Wednesday, 16 December 2015
A Very Good Resource on the Bayh-Dole Act and Commercialization
In the last few weeks, I have had the opportunity to refer folks to a book on the Bayh-Dole Act and technology transfer. The excellent book is the late Syracuse University Law School Professor Theodore Hagelin’s Technology Innovation Law and Practice casebook published in 2012. The book has a very nice treatment of the Bayh-Dole Act and coverage of the legal concerns from taking a product from the laboratory to market. The book is available from Lexis Nexis, here, and Amazon, here. Professor Hagelin was the founder and Director of the very successful Technology Commercialization Law Program at Syracuse University College of Law; Director of the New York State Science and Technology Law Center; Crandall Melvin Professor of Law; and Kauffman Professor of Entrepreneurship and Innovation. A description of his accomplishments can be found, here.
Here is the publisher’s description of the book:
This book is a comprehensive collection of cases, statutes, regulations and readings focused on the commercial development of new technologies, primarily by start-up and early-stage companies.

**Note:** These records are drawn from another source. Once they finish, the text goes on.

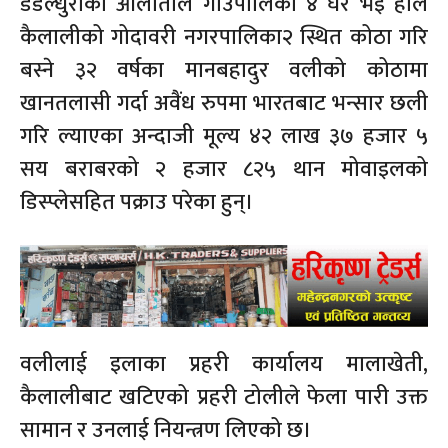
डडेल्धुराको आलीताल गाउँपालिका ४ घर भई हाल
कैलालीको गोदावरी नगरपालिका२ स्थित कोठा गरि
बस्ने ३२ वर्षका मानबहादुर वलीको कोठामा
खानतलासी गर्दा अवैंध रुपमा भारतबाट भन्सार छली
गरि ल्याएका अन्दाजी मूल्य ४२ लाख ३७ हजार ५
सय बराबरको २ हजार ८२५ थान मोवाइलको
डिस्प्लेसहित पक्राउ परेका हुन्।
वलीलाई इलाका प्रहरी कार्यालय मालाखेती,
कैलालीबाट खटिएको प्रहरी टोलीले फेला पारी उक्त
सामान र उनलाई नियन्त्रण लिएको छ।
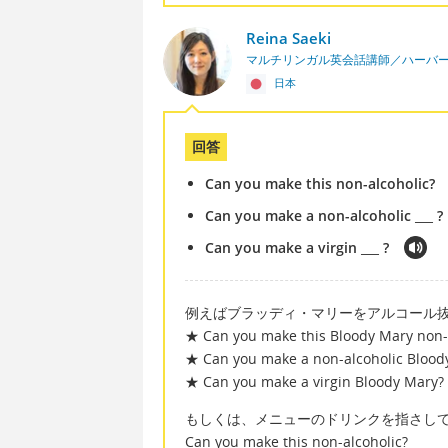
Reina Saeki
マルチリンガル英会話講師／ハーバ
日本
回答
Can you make this non-alcoholic?
Can you make a non-alcoholic ___ ?
Can you make a virgin ___ ?
例えばブラッディ・マリーをアルコール
★ Can you make this Bloody Mary non-
★ Can you make a non-alcoholic Blood
★ Can you make a virgin Bloody Mary?
もしくは、メニューのドリンクを指さし
Can you make this non-alcoholic?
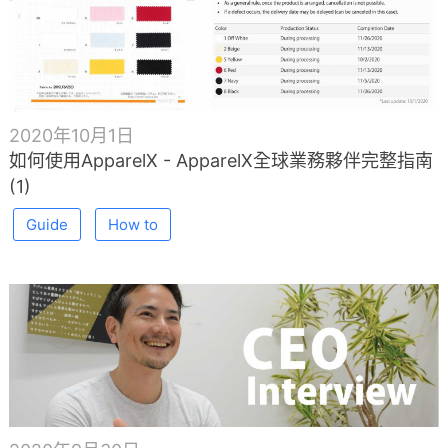
2020年10月1日
如何使用ApparelX - ApparelX全球業務夥伴完整指南
(1)
Guide
How to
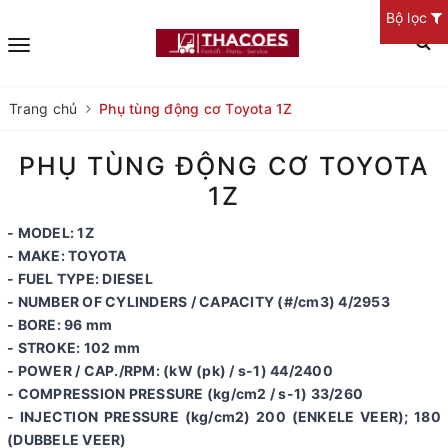
Bộ lọc
Trang chủ
Phụ tùng động cơ Toyota 1Z
PHỤ TÙNG ĐỘNG CƠ TOYOTA
1Z
- MODEL: 1Z
- MAKE: TOYOTA
- FUEL TYPE: DIESEL
- NUMBER OF CYLINDERS / CAPACITY (#/cm3) 4/2953
- BORE: 96 mm
- STROKE: 102 mm
- POWER / CAP./RPM: (kW (pk) / s-1) 44/2400
- COMPRESSION PRESSURE (kg/cm2 / s-1) 33/260
- INJECTION PRESSURE (kg/cm2) 200 (ENKELE VEER); 180
(DUBBELE VEER)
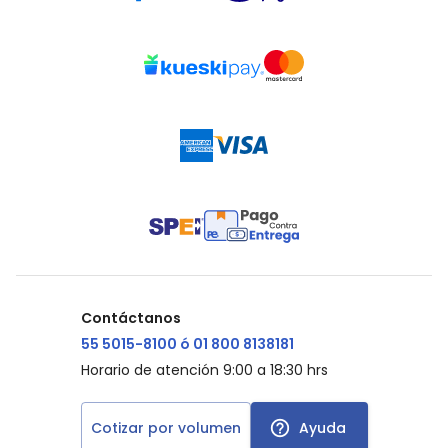
Contáctanos
55 5015-8100 ó 01 800 8138181
Horario de atención 9:00 a 18:30 hrs
Cotizar por volumen
Ayuda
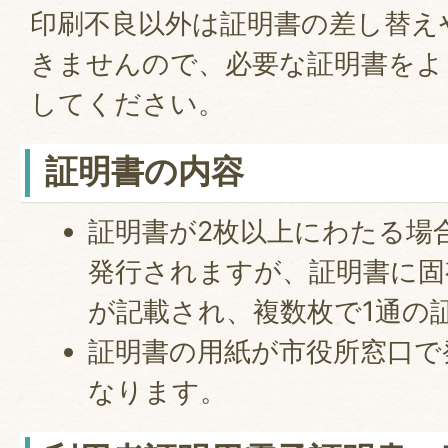
印刷不良以外は証明書の差し替え
きませんので、必要な証明書をよ
してください。
証明書の内容
証明書が2枚以上にわたる場
発行されますが、証明書に固
が記載され、複数枚で1通の
証明書の用紙が市役所窓口で
なります。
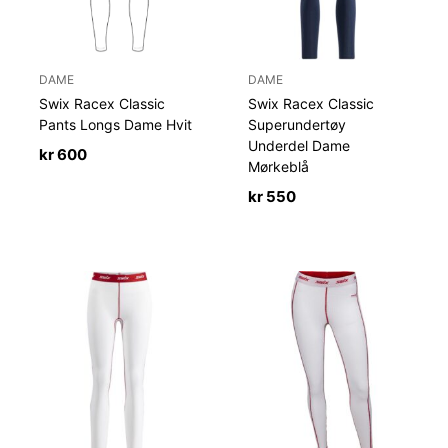
DAME
DAME
Swix Racex Classic
Swix Racex Classic
Pants Longs Dame Hvit
Superundertøy
Underdel Dame
kr
600
Mørkeblå
kr
550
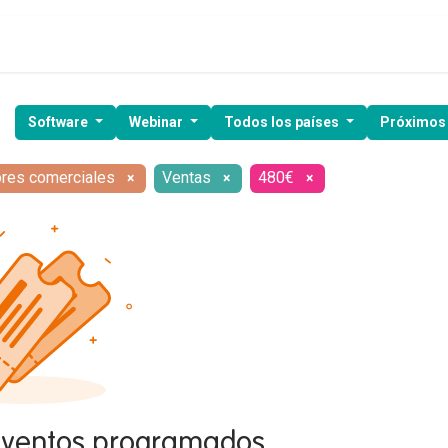
ía de ventas
Clientes
Kit Digital
Webinars
Demo gratuita
Software
Webinar
Todos los países
Próximos
ores comerciales
Ventas
480€
×
×
×
eventos programados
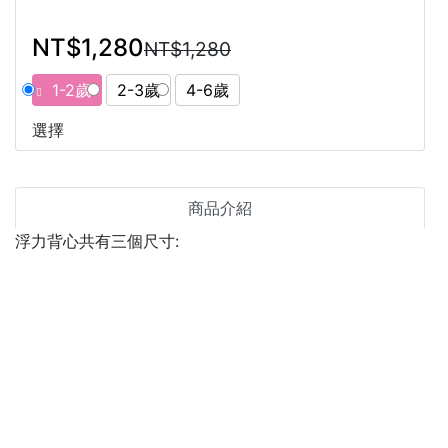
NT$1,280
NT$1,280
1-2歲
2-3歲
4-6歲
選擇
商品介紹
浮力背心共有三個尺寸:
1-2歲
最高載重:
15
公斤 (跨下
有
調節式綁帶)
2-3歲
最高載重:
19
公斤 (跨下
有
調節式綁帶)
4-6歲
最高載重:
30
公斤(跨下
無
調節式綁帶)
直接結帳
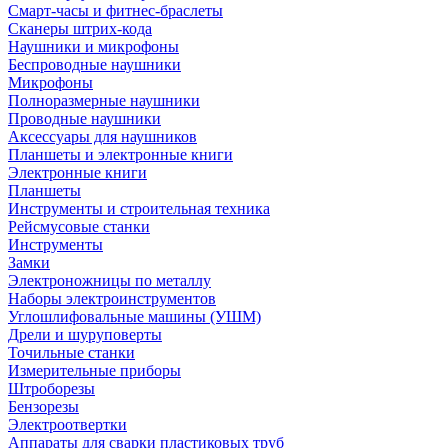
Смарт-часы и фитнес-браслеты
Сканеры штрих-кода
Наушники и микрофоны
Беспроводные наушники
Микрофоны
Полноразмерные наушники
Проводные наушники
Аксессуары для наушников
Планшеты и электронные книги
Электронные книги
Планшеты
Инструменты и строительная техника
Рейсмусовые станки
Инструменты
Замки
Электроножницы по металлу
Наборы электроинструментов
Углошлифовальные машины (УШМ)
Дрели и шуруповерты
Точильные станки
Измерительные приборы
Штроборезы
Бензорезы
Электроотвертки
Аппараты для сварки пластиковых труб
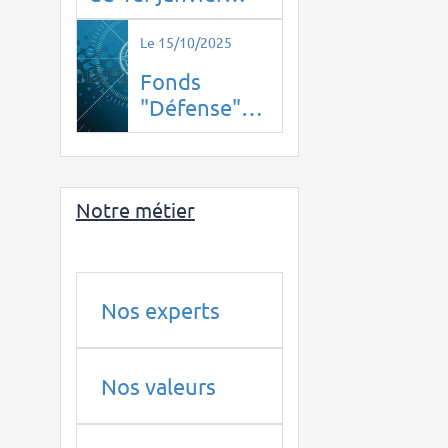
2026, la
confidentialité
Le 15/10/2025
disparaît.
Fonds
"Défense"
de BPI
France : un
piège pour
Notre métier
les
épargnants
en 2025 ?
Nos experts
Nos valeurs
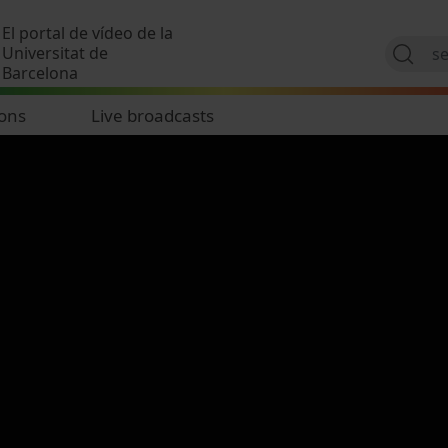
Skip to main content
El portal de vídeo de la
Universitat de
Barcelona
ions
Live broadcasts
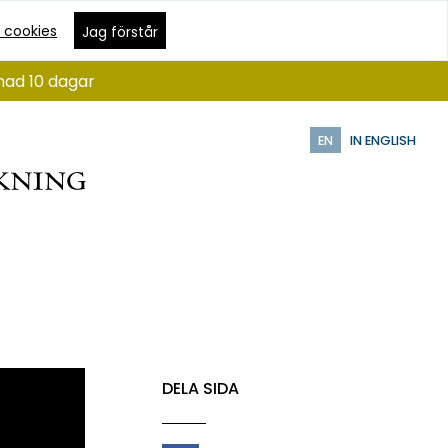
 cookies
Jag förstår
nad 10 dagar
EN
IN ENGLISH
DELA SIDA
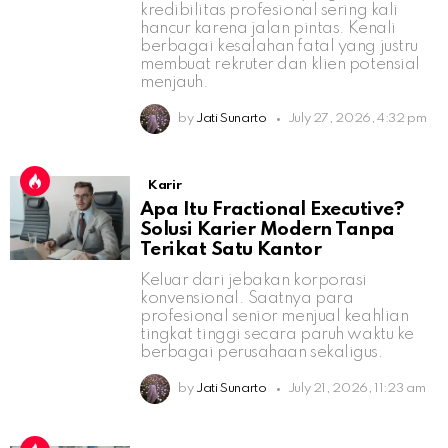
kredibilitas profesional sering kali
hancur karena jalan pintas. Kenali
berbagai kesalahan fatal yang justru
membuat rekruter dan klien potensial
menjauh.
by
Jati Sunarto
July 27, 2026, 4:32 pm
Karir
Apa Itu Fractional Executive?
Solusi Karier Modern Tanpa
Terikat Satu Kantor
Keluar dari jebakan korporasi
konvensional. Saatnya para
profesional senior menjual keahlian
tingkat tinggi secara paruh waktu ke
berbagai perusahaan sekaligus.
by
Jati Sunarto
July 21, 2026, 11:23 am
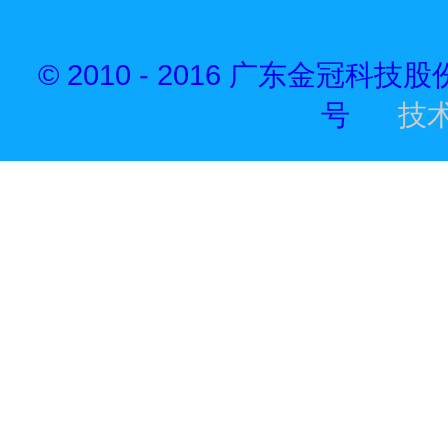
© 2010 - 2016 广东金冠科技
号
技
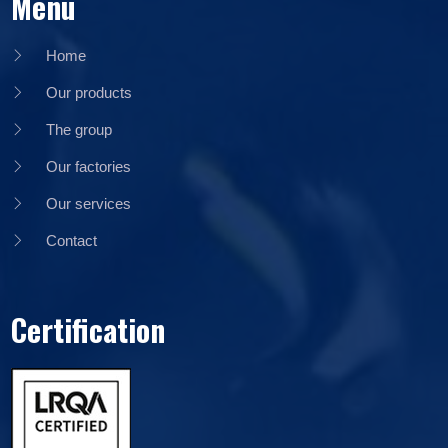
Menu
Home
Our products
The group
Our factories
Our services
Contact
Certification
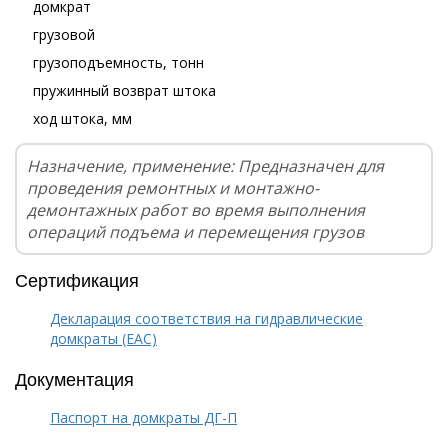
домкрат
грузовой
грузоподъемность, тонн
пружинный возврат штока
ход штока, мм
Назначение, применение: Предназначен для
проведения ремонтных и монтажно-
демонтажных работ во время выполнения
операций подъема и перемещения грузов
Сертификация
Декларация соответствия на гидравлические
домкраты (EAC)
Документация
Паспорт на домкраты ДГ-П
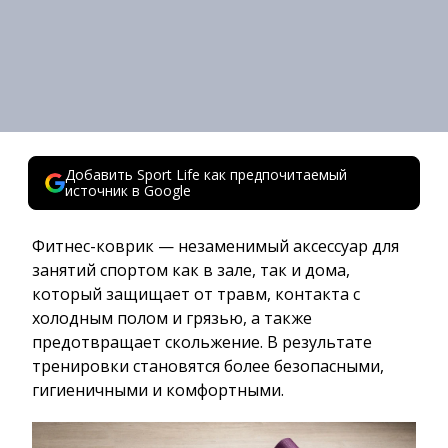
Добавить Sport Life как предпочитаемый
источник в Google
Фитнес-коврик — незаменимый аксессуар для
занятий спортом как в зале, так и дома,
который защищает от травм, контакта с
холодным полом и грязью, а также
предотвращает скольжение. В результате
тренировки становятся более безопасными,
гигиеничными и комфортными.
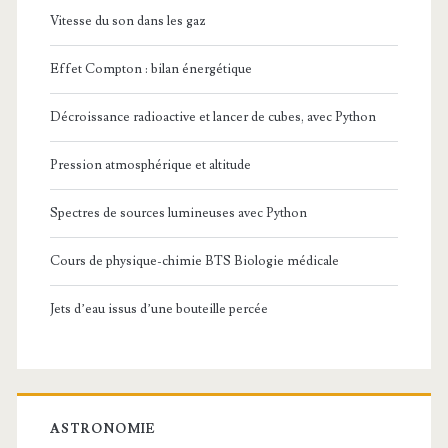
Vitesse du son dans les gaz
Effet Compton : bilan énergétique
Décroissance radioactive et lancer de cubes, avec Python
Pression atmosphérique et altitude
Spectres de sources lumineuses avec Python
Cours de physique-chimie BTS Biologie médicale
Jets d’eau issus d’une bouteille percée
ASTRONOMIE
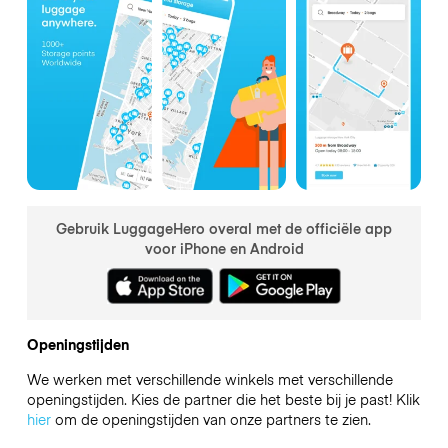
Gebruik LuggageHero overal met de officiële app
voor iPhone en Android
Openingstijden
We werken met verschillende winkels met verschillende
openingstijden. Kies de partner die het beste bij je past! Klik
hier
om de openingstijden van onze partners te zien.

It defines the technology innovation process as the set of decisions and actions by which an invention is transformed from a laboratory prototype into a commercially viable product or process; and defines the technology innovation period as the time between the point of invention (reduction to practice) and the point of market introduction.
Technology Innovation Law and Practice addresses the gap in academic attention paid to the field of technology innovation. The book provides students, faculty and practitioners, both in law and other disciplines, with a single source of in-depth information on the laws that affect the technology innovation process. The book is unique in its interdisciplinary focus, in its emphasis on start-up and early-stage technology companies, and in its combination of instructional and reference materials.